Traficantes, 19 e 27 anos, foram executados com tiros na cabeça durante “acerto de contas”, na noite dessa quarta-feira (18) dentro de casa, que funcionava como boca-de-fumo em Águas Lindas de Goiás (km da Capital), acusados de estarem escondendo drogas da facção a qual seriam membros.
A execução foi presenciada por uma adolescente de 15 anos, que foi poupada pelos criminosos.
De acordo com a ocorrência, dois homens invadiram a casa e questionaram aos traficantes “onde estava a droga”, no entanto, os dois teriam se negado a informar, feito de desentendidos e que não sabiam do que os bandidos falavam.
Um dos criminosos mandou que os dois traficantes colocassem as mãos na cabeça e deitassem no chão.

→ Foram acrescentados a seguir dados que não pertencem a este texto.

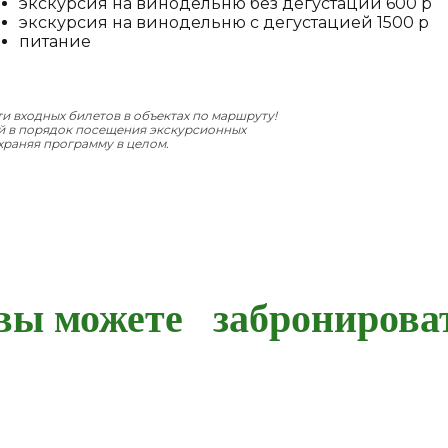
экскурсия на винодельню без дегустации 600 р
экскурсия на винодельню с дегустацией 1500 р
питание
и входных билетов в объектах по маршруту!
ий в порядок посещения экскурсионных
храняя программу в целом.
 вы можете забронироват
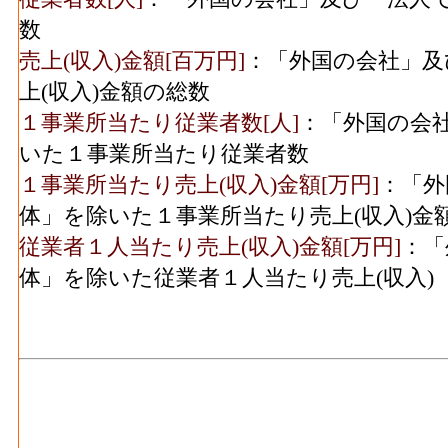
力使用等額(2016)
料費と電力も含む年間原材料使用額
数
印刷･製造品出荷額等
繊維･製造品出荷額等[百万円](2016)
：繊維
売上(収入)金額[百万円]
：「外国の会社」及
542[
(2016)
じた年間製造品出荷額
上(収入)金額の総数
繊維･粗付加価値額[百万円](2016)
：繊維工
１事業所当たり従業者数[人]
：「外国の会
印刷･粗付加価値額(2016)
308[
活動によって新規に付加された価値
いた１事業所当たり従業者数
繊維･有形固定資産年末現在高[百万円](2016
１事業所当たり売上(収入)金額[万円]
：「外
化学工業･事業所数(2016)
10人以上事業所における有形固定資産年末
体」を除いた１事業所当たり売上(収入)金
木材等･事業所数(2016)
：木材・木製品製造
従業者１人当たり売上(収入)金額[万円]
：「
化学工業･従業者数(2016)
2
に言う工場、製作所、製造所あるいは加工
体」を除いた従業者１人当たり売上(収入)
木材等･従業者数[人](2016)
：木材・木製品
化学工業･現金給与総額
1,863[
人事業主及び無給家族従業者、常用労働者
(2016)
木材等･現金給与総額[百万円](2016)
：木材
化学工業･原材料、燃
く） の'事業に従事する者の人件費及び派
27,203[
料、電力使用等額(2016)
社への支払額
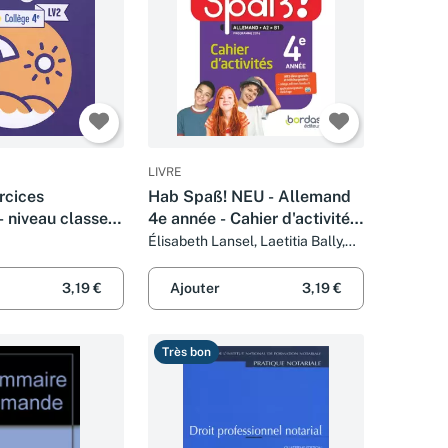
LIVRE
rcices
Hab Spaß! NEU - Allemand
niveau classe
4e année - Cahier d'activités
- Edition 2018
Élisabeth Lansel, Laetitia Bally,
Sibylle Camhaji et Charlotte
Courtois
3,19 €
Ajouter
3,19 €
Très bon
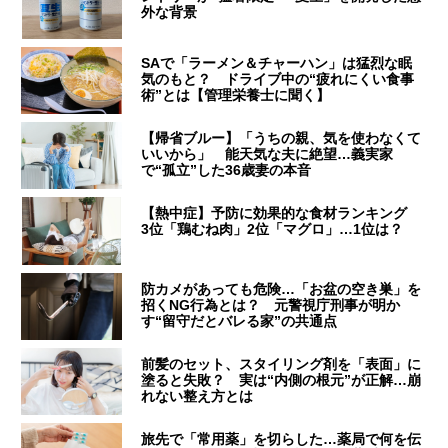
外な背景
SAで「ラーメン＆チャーハン」は猛烈な眠
気のもと？ ドライブ中の“疲れにくい食事
術”とは【管理栄養士に聞く】
【帰省ブルー】「うちの親、気を使わなくて
いいから」 能天気な夫に絶望…義実家
で“孤立”した36歳妻の本音
【熱中症】予防に効果的な食材ランキング
3位「鶏むね肉」2位「マグロ」…1位は？
防カメがあっても危険…「お盆の空き巣」を
招くNG行為とは？ 元警視庁刑事が明か
す“留守だとバレる家”の共通点
前髪のセット、スタイリング剤を「表面」に
塗ると失敗？ 実は“内側の根元”が正解…崩
れない整え方とは
旅先で「常用薬」を切らした…薬局で何を伝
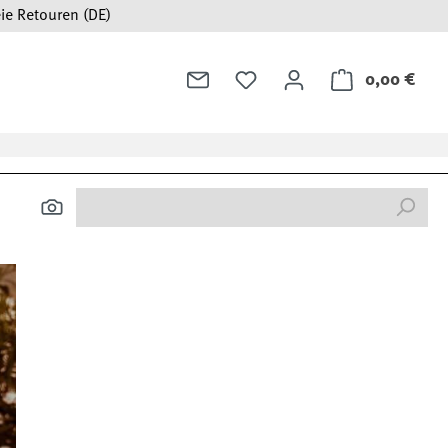
ie Retouren (DE)
0,00 €
Ware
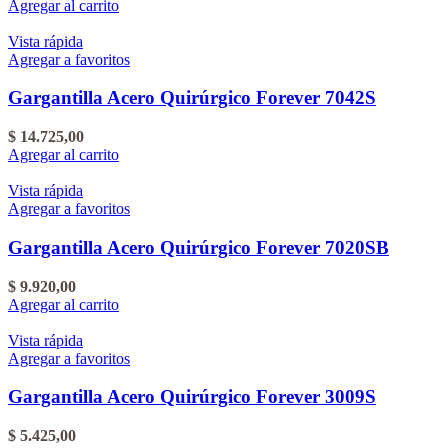
Agregar al carrito
Vista rápida
Agregar a favoritos
Gargantilla Acero Quirúrgico Forever 7042S
$
14.725,00
Agregar al carrito
Vista rápida
Agregar a favoritos
Gargantilla Acero Quirúrgico Forever 7020SB
$
9.920,00
Agregar al carrito
Vista rápida
Agregar a favoritos
Gargantilla Acero Quirúrgico Forever 3009S
$
5.425,00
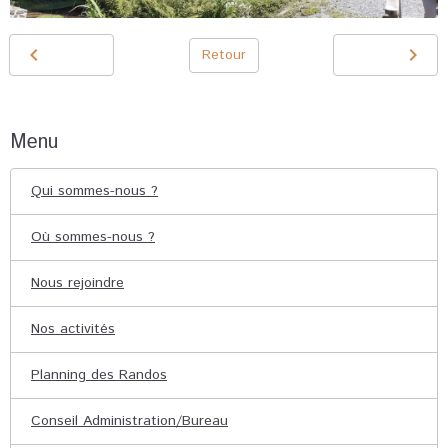
Retour
Menu
Qui sommes-nous ?
Où sommes-nous ?
Nous rejoindre
Nos activités
Planning des Randos
Conseil Administration/Bureau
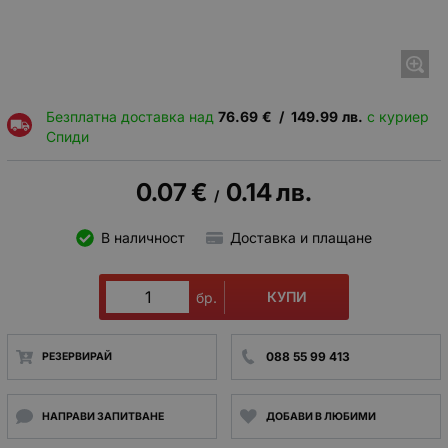
Безплатна доставка над
76.69
€
/
149.99
лв.
с куриер
Спиди
0.07
€
0.14
лв.
/
В наличност
Доставка и плащане
КУПИ
бр.
088 55 99 413
РЕЗЕРВИРАЙ
НАПРАВИ ЗАПИТВАНЕ
ДОБАВИ В ЛЮБИМИ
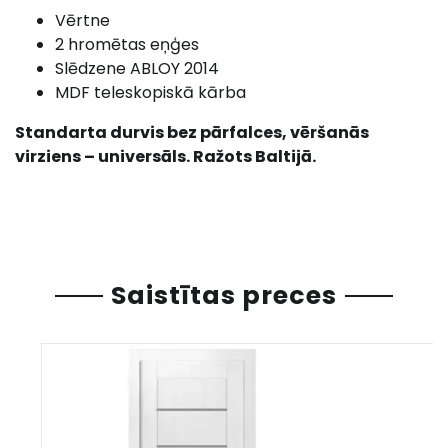
Vērtne
2 hromētas eņģes
Slēdzene ABLOY 2014
MDF teleskopiskā kārba
Standarta durvis bez pārfalces, vēršanās
virziens – universāls. Ražots Baltijā.
Saistītas preces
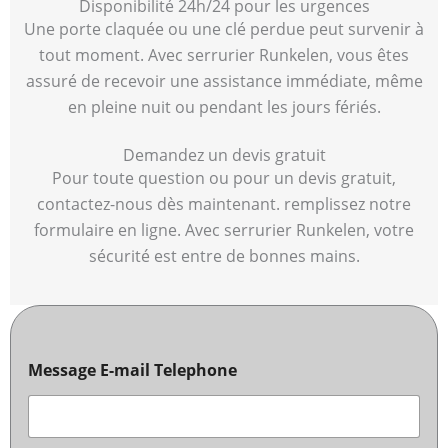
Disponibilité 24h/24 pour les urgences
Une porte claquée ou une clé perdue peut survenir à
tout moment. Avec serrurier Runkelen, vous êtes
assuré de recevoir une assistance immédiate, même
en pleine nuit ou pendant les jours fériés.
Demandez un devis gratuit
Pour toute question ou pour un devis gratuit,
contactez-nous dès maintenant. remplissez notre
formulaire en ligne. Avec serrurier Runkelen, votre
sécurité est entre de bonnes mains.
Message E-mail Telephone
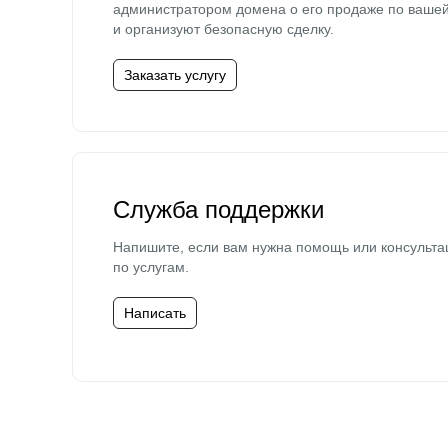
администратором домена о его продаже по ваше
и организуют безопасную сделку.
Заказать услугу
Служба поддержки
Напишите, если вам нужна помощь или консульта
по услугам.
Написать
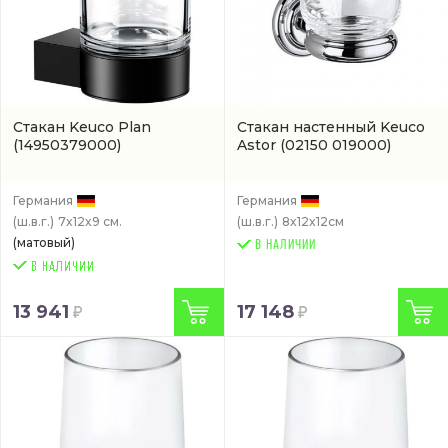
Стакан Keuco Plan
Стакан настенный Keuco
(14950379000)
Astor
(02150 019000)
Германия
Германия
(ш.в.г.)
7x12x9 см.
(ш.в.г.)
8x12x12см
(матовый)
В НАЛИЧИИ
13 941
17 148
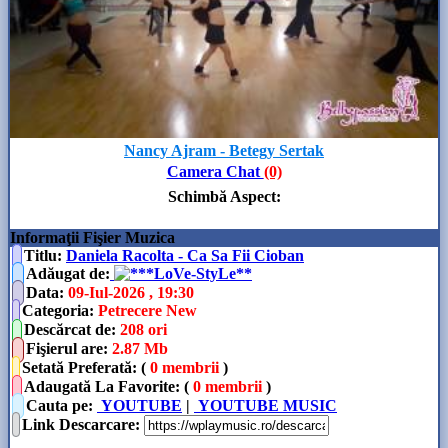
Nancy Ajram - Betegy Sertak
Camera Chat
(0)
Schimbă Aspect
:
Informaţii Fişier Muzica
Titlu:
Daniela Racolta - Ca Sa Fii Cioban
Adăugat de
:
**LoVe-StyLe**
Data
:
09-Iul-2026 , 19:30
Categoria
:
Petrecere New
Descărcat de
:
208 ori
Fişierul are
:
2.87 Mb
Setată Preferată: (
0 membrii
)
Adaugată La Favorite: (
0 membrii
)
Cauta pe:
YOUTUBE
|
YOUTUBE MUSIC
Link Descarcare
:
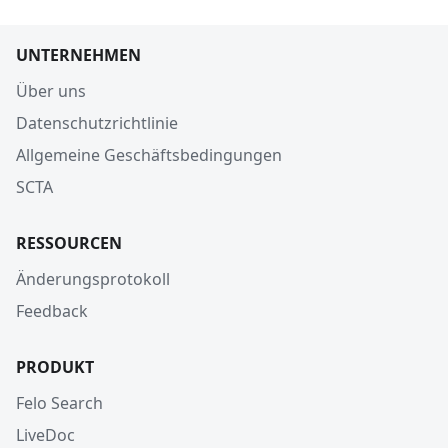
UNTERNEHMEN
Über uns
Datenschutzrichtlinie
Allgemeine Geschäftsbedingungen
SCTA
RESSOURCEN
Änderungsprotokoll
Feedback
PRODUKT
Felo Search
LiveDoc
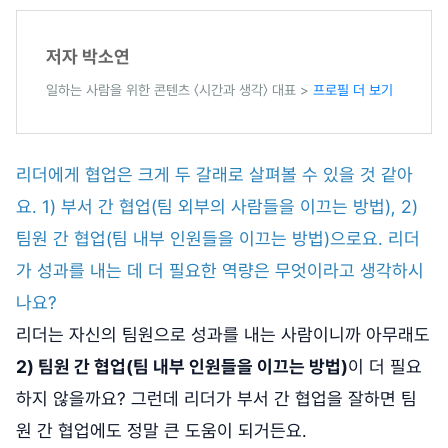
저자 박소연
일하는 사람을 위한 콘텐츠 〈시간과 생각〉 대표 >
프로필 더 보기
리더에게 협업은 크게 두 갈래로 살펴볼 수 있을 것 같아
요. 1) 부서 간 협업(팀 외부의 사람들을 이끄는 방법), 2)
팀원 간 협업(팀 내부 인원들을 이끄는 방법)으로요. 리더
가 성과를 내는 데 더 필요한 역량은 무엇이라고 생각하시
나요?
리더는 자신의 팀원으로 성과를 내는 사람이니까 아무래도
2) 팀원 간 협업(팀 내부 인원들을 이끄는 방법)
이 더 필요
하지 않을까요? 그런데 리더가 부서 간 협업을 잘하면 팀
원 간 협업에도 정말 큰 도움이 되거든요.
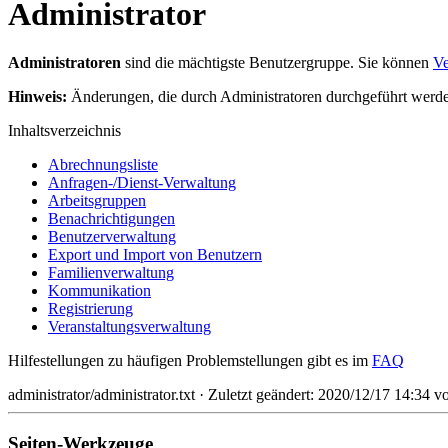
Administrator
Administratoren
sind die mächtigste Benutzergruppe. Sie können
Ve
Hinweis:
Änderungen, die durch Administratoren durchgeführt werden,
Inhaltsverzeichnis
Abrechnungsliste
Anfragen-/Dienst-Verwaltung
Arbeitsgruppen
Benachrichtigungen
Benutzerverwaltung
Export und Import von Benutzern
Familienverwaltung
Kommunikation
Registrierung
Veranstaltungsverwaltung
Hilfestellungen zu häufigen Problemstellungen gibt es im
FAQ
administrator/administrator.txt
· Zuletzt geändert:
2020/12/17 14:34
v
Seiten-Werkzeuge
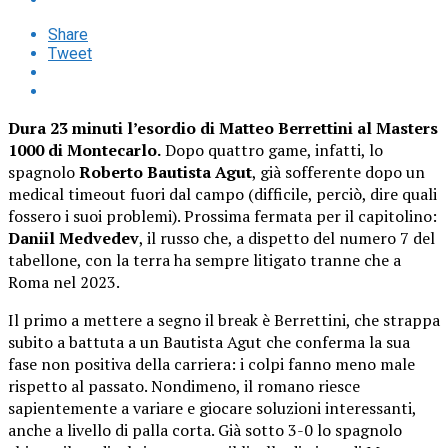
Share
Tweet
Dura 23 minuti l’esordio di Matteo Berrettini al Masters
1000 di Montecarlo.
Dopo quattro game, infatti, lo
spagnolo
Roberto Bautista Agut
, già sofferente dopo un
medical timeout fuori dal campo (difficile, perciò, dire quali
fossero i suoi problemi). Prossima fermata per il capitolino:
Daniil Medvedev
, il russo che, a dispetto del numero 7 del
tabellone, con la terra ha sempre litigato tranne che a
Roma nel 2023.
Il primo a mettere a segno il break è Berrettini, che strappa
subito a battuta a un Bautista Agut che conferma la sua
fase non positiva della carriera: i colpi fanno meno male
rispetto al passato. Nondimeno, il romano riesce
sapientemente a variare e giocare soluzioni interessanti,
anche a livello di palla corta. Già sotto 3-0 lo spagnolo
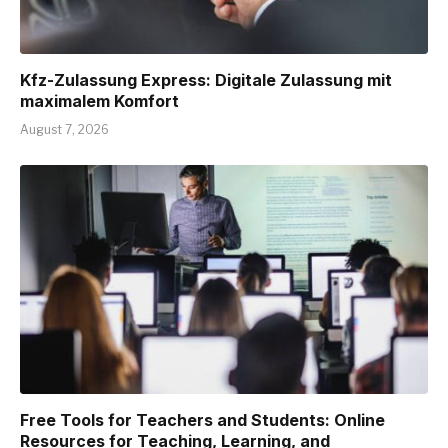
Kfz-Zulassung Express: Digitale Zulassung mit
maximalem Komfort
August 7, 2026
Free Tools for Teachers and Students: Online
Resources for Teaching, Learning, and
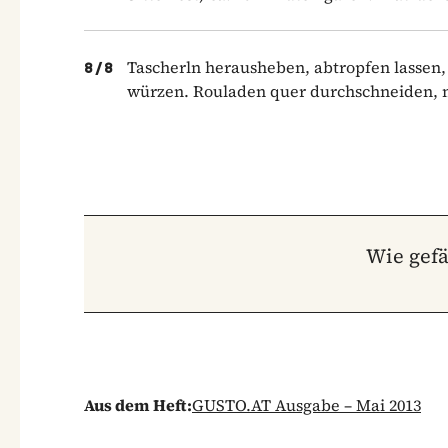
Tascherln herausheben, abtropfen lassen,
8
/
8
würzen. Rouladen quer durchschneiden, m
Wie gefä
Aus dem Heft:
GUSTO.AT Ausgabe – Mai 2013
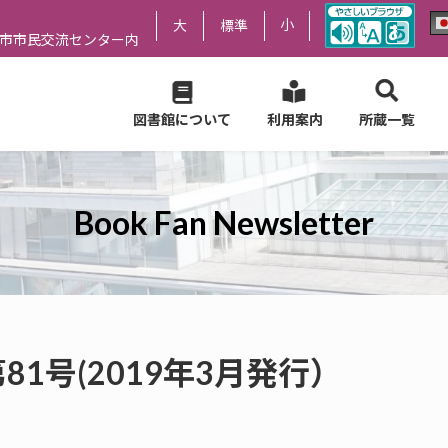
小
大
標準
尻市市民交流センター内
図書館について
利用案内
所蔵一覧
Book Fan Newsletter
er 第81号(2019年3月発行）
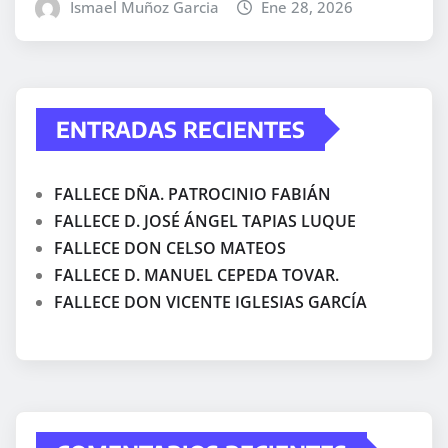
Ismael Muñoz Garcia
Ene 28, 2026
ENTRADAS RECIENTES
FALLECE DÑA. PATROCINIO FABIÁN
FALLECE D. JOSÉ ÁNGEL TAPIAS LUQUE
FALLECE DON CELSO MATEOS
FALLECE D. MANUEL CEPEDA TOVAR.
FALLECE DON VICENTE IGLESIAS GARCÍA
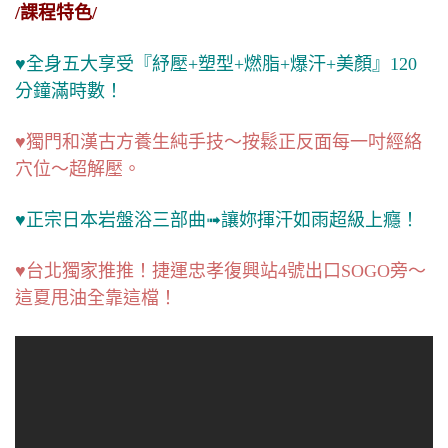
/課程特色/
♥全身五大享受『紓壓+塑型+燃脂+爆汗+美顏』120
分鐘滿時數！
♥獨門和漢古方養生純手技～按鬆正反面每一吋經絡
穴位～超解壓。
♥正宗日本岩盤浴三部曲➟讓妳揮汗如雨超級上癮！
♥台北獨家推推！捷運忠孝復興站4號出口SOGO旁～
這夏甩油全靠這檔！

Um dos acusados chegou a implorar pela vida, mas foram executados.
Os atiradores ainda encontraram a adolescente e mandaram que ela ficasse calada até que eles fossem embora.
Em seguida, a menor acionou a Polícia Militar (PM), que isolou o imóvel e comunicou o fato à Delegacia de Polícia Civil e Polícia Técnico-Científica (PTC), responsáveis pelos procedimentos no andamento da ocorrência.
O Serviço de Atendimento Móvel de Urgência (Samu) chegou a ser acionado, mas a equipe médica apenas atestou a morte dos traficantes.
Durante os procedimentos na casa, a adolescente relatou que presenciou o homicídio e que os dois rapazes assassinados tinham envolvimento com o tráfico de drogas, eram membros de uma facção criminosa e que o imóvel, na verdade, funcionava como ponto de tráfico.
A testemunha ainda revelou aos policiais o esconderijo das drogas que os assassinos procuravam, que estava escondida dentro de uma caixinha acoplada ao vaso sanitário, se tratando de 20 porções já prontas para serem vendidas e 29 pedras semelhante a crack.
Os peritos analisaram as condições em que os corpos foram encontrados e o perímetro da casa para a coleta de evidências que determinem as circunstâncias do duplo homicídio e ajude a identificar os assassinos.
Em seguida, os cadáveres foram encaminhados ao Instituto Médico Legal (IML), onde passaram por exame de necropsia.
Investigadores do Grupo de Investigação de Homicídios (GIH) acompanharam os trabalhos da perícia e deram início à apuração do caso, registrado como homicídio doloso.